Singer, songwriter, musician, humanitarian, Elton John serves as Executive Producer and provides the music for Touchstone’s new animated feature, Gnomeo & Juliet.
Based very loosely on Shakespeare’s play Romeo and Juliet, in this version the characters are garden gnomes, caught in a feud between neighbors. When Gnomeo, who lives in the blue garden, unexpectedly meets Juliet, who resides next door in the red garden, they must hide their love for each other, hoping that eventually they can live happily ever after.
Elton John spoke of his new venture at the press day for the film.
Can you talk about revisiting some of your classic songs for this movie? You have such a huge catalogue of music, how did you decide what to use?
Well, originally it wasn’t going to be all my music, but when Dick Cook at Disney Studios got hold of this project he suggested we write new songs for it, and it should be an all Elton John/Bernie Taupin back catalogue thing. I thought it was maybe a good idea. I’d never done that before. I enlisted the help of James Newton Howard, who is the arranger who used to be in the band. I had a great relationship with him.
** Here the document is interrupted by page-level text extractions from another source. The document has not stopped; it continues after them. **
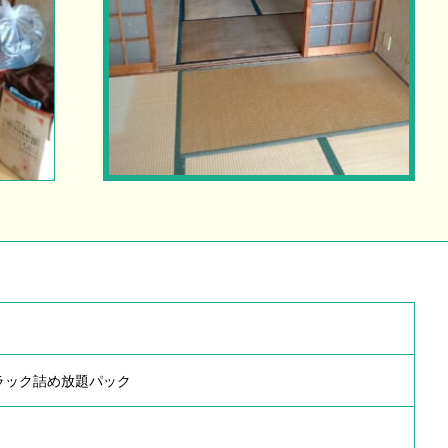
ラック詰め放題パック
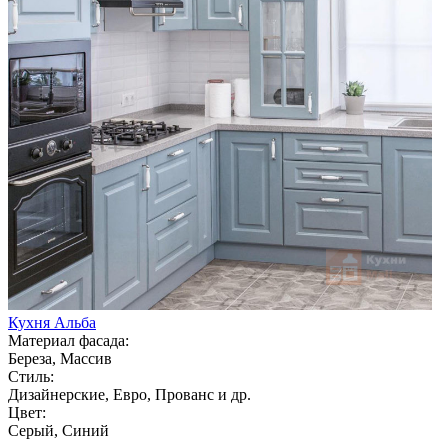
Кухня Альба
Материал фасада:
Береза, Массив
Стиль:
Дизайнерские, Евро, Прованс и др.
Цвет:
Серый, Синий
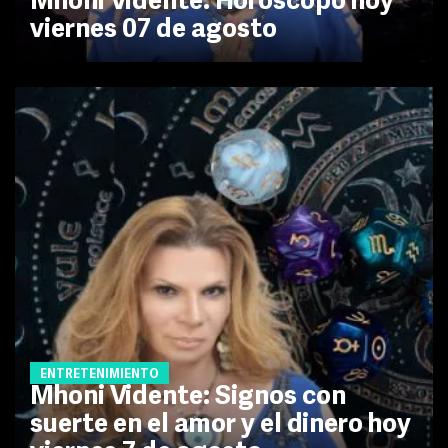
Mhoni Vidente: Horóscopo hoy
viernes 07 de agosto
ENTRETENIMIENTO
Mhoni Vidente: Signos con
suerte en el amor y el dinero hoy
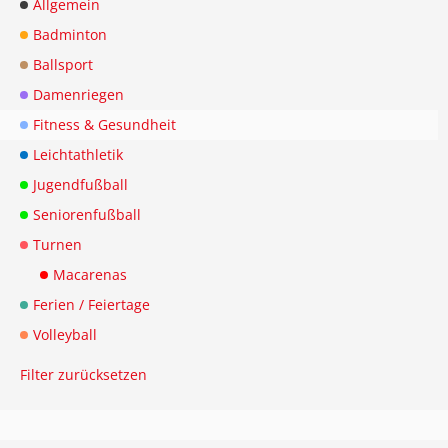
Allgemein
Badminton
Ballsport
Damenriegen
Fitness & Gesundheit
Leichtathletik
Jugendfußball
Seniorenfußball
Turnen
Macarenas
Ferien / Feiertage
Volleyball
Filter zurücksetzen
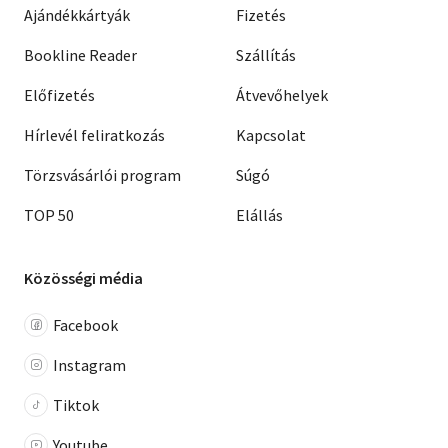
Ajándékkártyák
Fizetés
Bookline Reader
Szállítás
Előfizetés
Átvevőhelyek
Hírlevél feliratkozás
Kapcsolat
Törzsvásárlói program
Súgó
TOP 50
Elállás
Közösségi média
Facebook
Instagram
Tiktok
Youtube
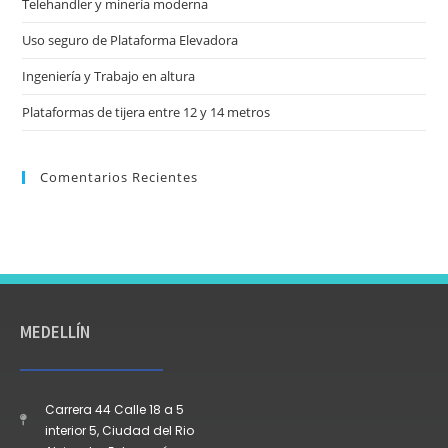
Telehandler y minería moderna
Uso seguro de Plataforma Elevadora
Ingeniería y Trabajo en altura
Plataformas de tijera entre 12 y 14 metros
Comentarios Recientes
MEDELLÍN
Carrera 44 Calle 18 a 5
interior 5, Ciudad del Rio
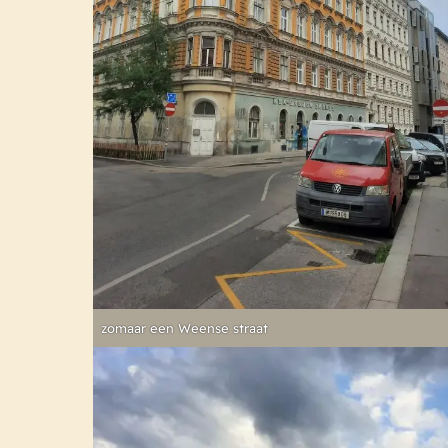
zomaar een Weense straat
There was one obvious song that would fit in the movie which was Saturday Night’s Alright for Fighting for the lawn mower race. That wasn’t my idea. That was maybe Kelly’s [Asbury, the director] idea. From that point on I just really handed it over to James and the rest of the team to put it in and didn’t really take an active part saying, ‘This should go there.’
On the whole, I think James has done such a great job, because even though it’s all our back catalogue and a couple of new songs, it doesn’t feel as if it’s overbearing or an Elton John movie. It feels like Gnomeo & Juliet with some good music in it. I’m glad it’s turned out like that because I didn’t want it to be just all catalogue stuff.
How have the songs evolved during the course of this movie?
There’s been so many times where we’ve convened during these 11 years and the film has taken a different course, and you have to be a team player. You really do have to leave your ego at the door, and [you can’t] say, ‘Well, this song’s going in or I’m walking off the film.’ You just have to be patient and you have to watch things, how they evolve, and you have to be there for the good of the thing as a whole and not just for you as a component of the piece.
You have to write the songs quite a long time ahead because you are writing for the storyboards. We actually wrote four songs for the movie and two of them got left out. One of them was a really great song, but the storyboards changed, the story evolved and things get left by the wayside and you have to accept that when you write for a musical or an animation movie which has music in it.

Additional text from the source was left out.